FLCL Progressive – Episode 5 – “Fool On The Planet”

…Well that escalated quickly.

Hidomi may be back to her normal apathetic self after the events of last week, but things around town are only getting stranger. Haruko announces her retirement from teaching to Hidomi’s class, specifying that she’s getting married (and is already pregnant, it seems) and makes a rather unusual command for all students to attend the local amusement park for couple’s day. This naturally excites everyone in the class, but Hidomi is indifferent as usual. However, Ide is noticeably unphased as well, and he even goes as far as to request a one-on-one encounter with Haruko later on the roof. Straying from his frantic shy self, he puts his foot down and demands that she stay away from Hidomi at all costs. Haruko casually dismisses his concerns, as expected, leading to a bitter fight between the two as she mocks Ide’s manhood with his every attack. He’s decidedly more confident than ever, up to and including even challenging Haruko’s womanhood in a rather unsubtle reversal of the sexual tension between the two.

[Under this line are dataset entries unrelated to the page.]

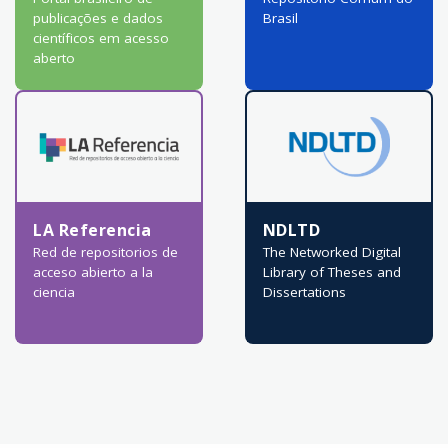
publicações e dados
Brasil
científicos em acesso
aberto
LA Referencia
NDLTD
Red de repositorios de
The Networked Digital
acceso abierto a la
Library of Theses and
ciencia
Dissertations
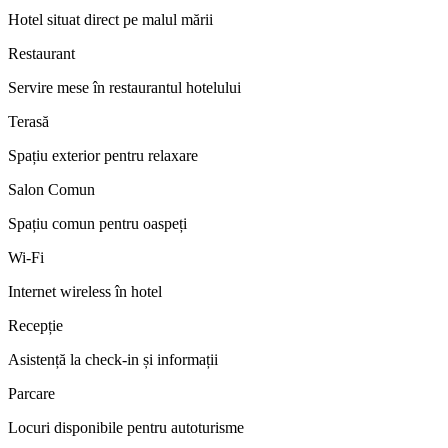
Hotel situat direct pe malul mării
Restaurant
Servire mese în restaurantul hotelului
Terasă
Spațiu exterior pentru relaxare
Salon Comun
Spațiu comun pentru oaspeți
Wi-Fi
Internet wireless în hotel
Recepție
Asistență la check-in și informații
Parcare
Locuri disponibile pentru autoturisme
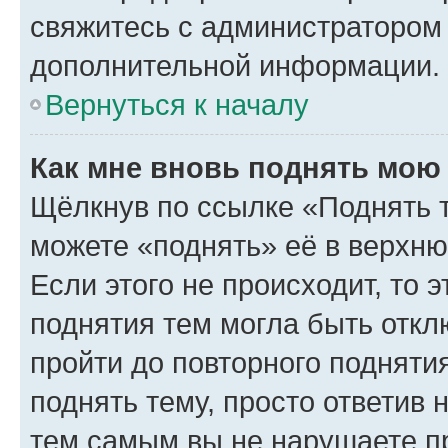
свяжитесь с администратором
дополнительной информации.
Вернуться к началу
Как мне вновь поднять мою
Щёлкнув по ссылке «Поднять 
можете «поднять» её в верхн
Если этого не происходит, то э
поднятия тем могла быть откл
пройти до повторного подняти
поднять тему, просто ответив 
тем самым вы не нарушаете п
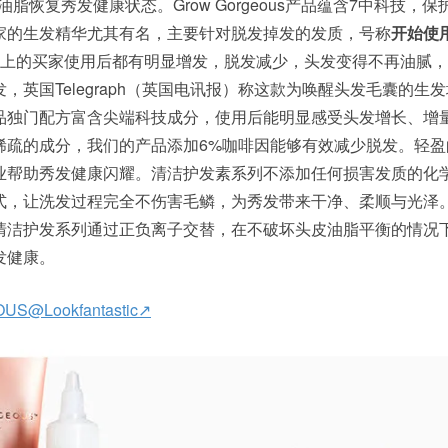
皮油脂恢复秀发健康状态。Grow Gorgeous产品蕴含7中科技，
家的生发精华尤其有名，主要针对脱发掉发的发质，号称
开始使
%以上的买家使用后都有明显增发，脱发减少，头发变得不再油腻，
，英国Telegraph（英国电讯报）称这款为唤醒头发毛囊的生
s护发产品独门配方富含尖端科技成分，使用后能明显感受头发增长、
稀疏的成分，我们的产品添加6%咖啡因能够有效减少脱发。轻盈
业帮助秀发健康闪耀。清洁护发素系列不添加任何损害发质的化
，让洗发过程完全不伤害毛鳞，为秀发带来干净、柔顺与光泽。 
12合1的清洁护发系列通过正负离子交替，在不破坏头皮油脂平衡的情
发健康。
S@Lookfantastic↗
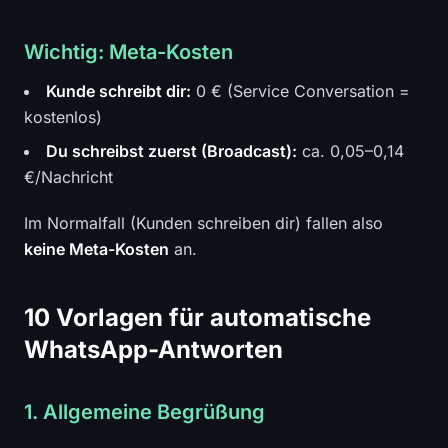
Wichtig: Meta-Kosten
Kunde schreibt dir:
0 € (Service Conversation =
kostenlos)
Du schreibst zuerst (Broadcast):
ca. 0,05–0,14
€/Nachricht
Im Normalfall (Kunden schreiben dir) fallen also
keine Meta-Kosten
an.
10 Vorlagen für automatische
WhatsApp-Antworten
1. Allgemeine Begrüßung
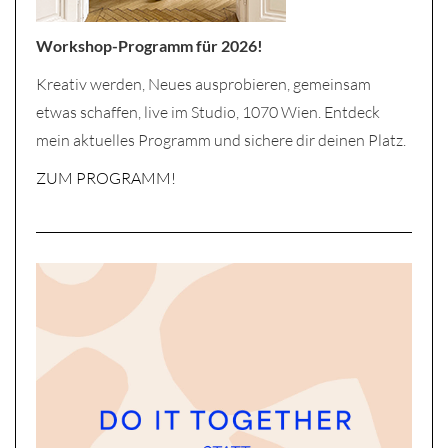
Workshop-Programm für 2026!
Kreativ werden, Neues ausprobieren, gemeinsam
etwas schaffen, live im Studio, 1070 Wien. Entdeck
mein aktuelles Programm und sichere dir deinen Platz.
ZUM PROGRAMM!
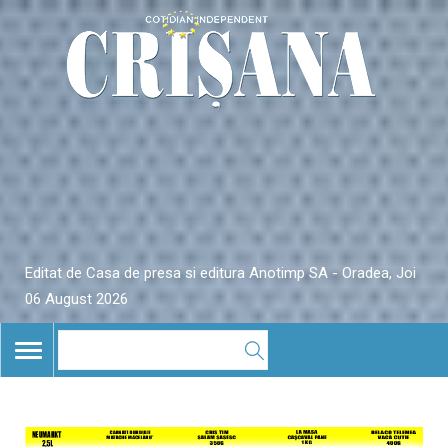
Editat de Casa de presa si editura Anotimp SA - Oradea, Joi
06 August 2026
TOGGLE
NAVIGATION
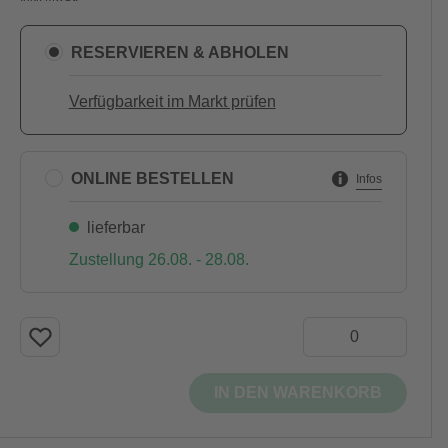
RESERVIEREN & ABHOLEN
Verfügbarkeit im Markt prüfen
ONLINE BESTELLEN
Infos
lieferbar
Zustellung 26.08. - 28.08.
IN DEN WARENKORB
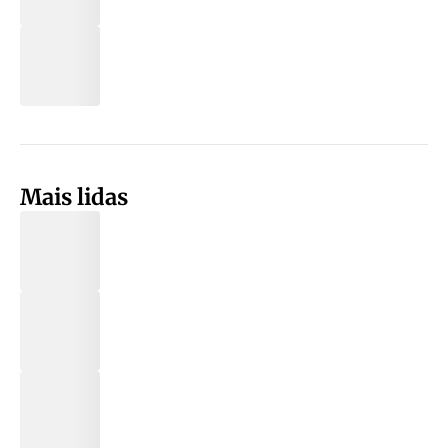
Mais lidas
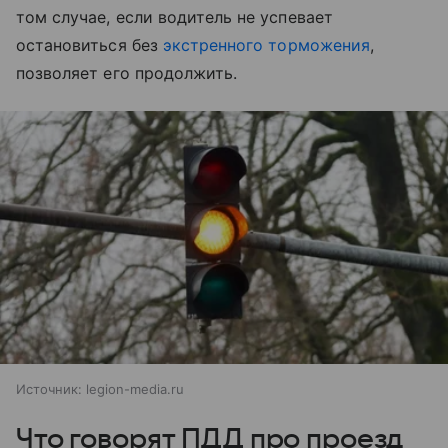
том случае, если водитель не успевает
остановиться без
экстренного торможения
,
позволяет его продолжить.
Источник:
legion-media.ru
Что говорят ПДД про проезд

The fight ultimately ends when Hidomi catches the two in a rather compromising position, leading to an overflow that causes Ide’s… “soul” (that’s my best guess) to leave his body, leaving behind an empty black morph suit-style husk with a couple of speakers left, and Haruko naturally bails before having to answer herself. Meanwhile, all the couples are having fun at the amusement park (save for Goro, who’s waiting for Aiko), but things are not as happy as they may appear. As it turns out, Tonkichi (the park’s owner) is also involved with Masurao and Eye Patch’s surveillance of Medical Mechanica, and the couple’s day promotion is nothing more than a front for the last part of their plan. Once everyone is suitably oblivious to their surroundings, Tonkichi has a security force fire on the crowd, absorbing energy from their minds to power a sort of MegaZord-style weapon out of all the attractions in order to combat the Medical Mechanica building. Naturally, this has no effect on it and the building just fires back, but things aren’t quite over just yet.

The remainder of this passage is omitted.